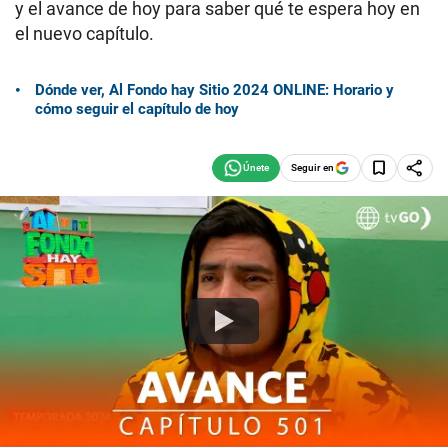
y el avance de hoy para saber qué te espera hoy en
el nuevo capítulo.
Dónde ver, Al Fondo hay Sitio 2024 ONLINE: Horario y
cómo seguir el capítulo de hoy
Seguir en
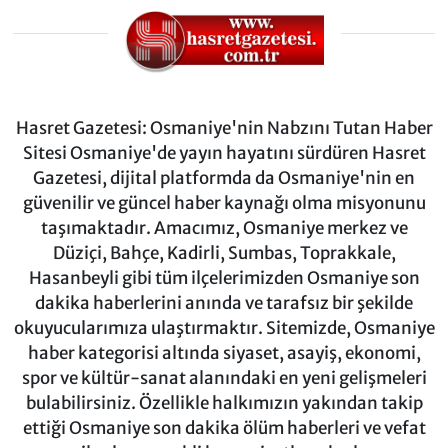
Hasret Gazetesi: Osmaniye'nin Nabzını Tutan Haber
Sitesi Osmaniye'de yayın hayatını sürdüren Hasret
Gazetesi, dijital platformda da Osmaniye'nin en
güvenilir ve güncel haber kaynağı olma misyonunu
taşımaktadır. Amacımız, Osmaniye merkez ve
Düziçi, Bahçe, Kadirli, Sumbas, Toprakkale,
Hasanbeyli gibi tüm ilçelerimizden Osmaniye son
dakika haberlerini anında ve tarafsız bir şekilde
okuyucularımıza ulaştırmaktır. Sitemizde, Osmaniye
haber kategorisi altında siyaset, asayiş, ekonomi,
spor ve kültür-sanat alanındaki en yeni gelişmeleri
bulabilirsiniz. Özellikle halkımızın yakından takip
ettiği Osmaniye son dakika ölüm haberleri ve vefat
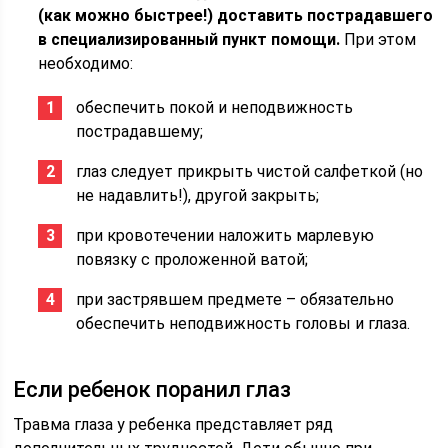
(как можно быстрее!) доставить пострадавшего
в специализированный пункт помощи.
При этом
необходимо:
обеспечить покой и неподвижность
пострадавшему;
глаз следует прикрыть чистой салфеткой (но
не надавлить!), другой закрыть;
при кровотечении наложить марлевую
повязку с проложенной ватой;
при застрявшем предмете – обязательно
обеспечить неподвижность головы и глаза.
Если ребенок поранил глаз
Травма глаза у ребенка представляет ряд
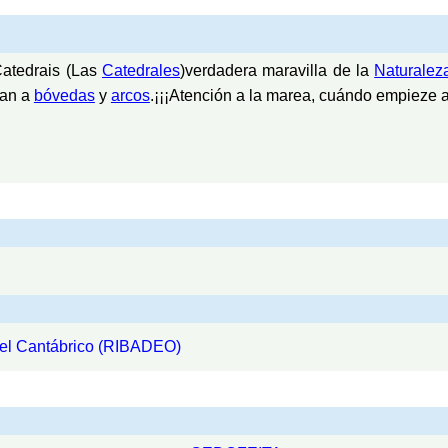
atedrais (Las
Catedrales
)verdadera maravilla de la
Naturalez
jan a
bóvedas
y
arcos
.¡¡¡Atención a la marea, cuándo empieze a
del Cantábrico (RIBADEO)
━━━
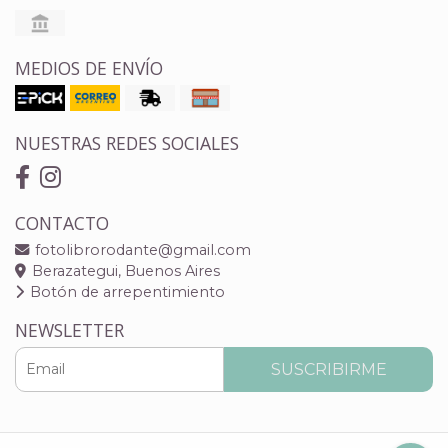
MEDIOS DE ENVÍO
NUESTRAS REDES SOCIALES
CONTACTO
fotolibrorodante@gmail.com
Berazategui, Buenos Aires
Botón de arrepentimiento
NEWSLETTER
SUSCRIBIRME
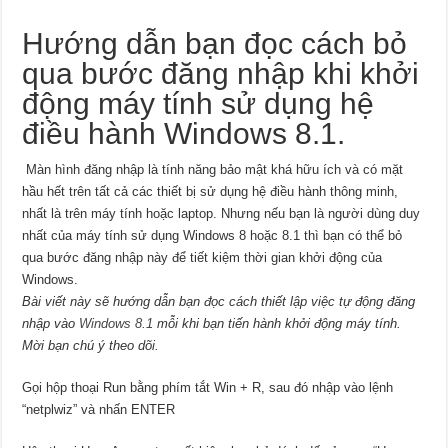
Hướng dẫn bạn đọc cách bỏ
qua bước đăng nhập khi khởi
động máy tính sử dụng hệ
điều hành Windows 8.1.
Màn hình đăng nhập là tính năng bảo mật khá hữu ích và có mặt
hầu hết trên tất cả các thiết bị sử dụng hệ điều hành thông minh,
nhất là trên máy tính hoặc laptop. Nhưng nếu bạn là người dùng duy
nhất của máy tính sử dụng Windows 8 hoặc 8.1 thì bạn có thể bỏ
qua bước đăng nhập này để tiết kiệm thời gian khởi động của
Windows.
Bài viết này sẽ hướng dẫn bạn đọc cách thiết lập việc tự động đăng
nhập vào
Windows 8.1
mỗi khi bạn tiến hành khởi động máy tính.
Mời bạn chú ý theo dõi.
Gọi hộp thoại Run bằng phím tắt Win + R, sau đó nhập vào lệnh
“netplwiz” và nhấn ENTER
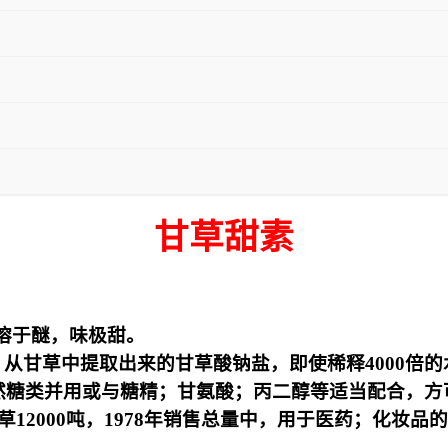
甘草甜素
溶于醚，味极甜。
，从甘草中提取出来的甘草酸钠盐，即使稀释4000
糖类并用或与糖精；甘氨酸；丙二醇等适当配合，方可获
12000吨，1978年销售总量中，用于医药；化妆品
━━━
Reproduce, word for word, only the lines in the records above from the line with "fotolibrorodante@gmail.com" through the line with "nhất là trên", including both ends; omit the pictures.

fotolibrorodante@gmail.com
Berazategui, Buenos Aires
Botón de arrepentimiento
NEWSLETTER
SUSCRIBIRME
Hướng dẫn bạn đọc cách bỏ
qua bước đăng nhập khi khởi
động máy tính sử dụng hệ
điều hành Windows 8.1.
Màn hình đăng nhập là tính năng bảo mật khá hữu ích và có mặt
hầu hết trên tất cả các thiết bị sử dụng hệ điều hành thông minh,
nhất là trên máy tính hoặc laptop. Nhưng nếu bạn là người dùng duy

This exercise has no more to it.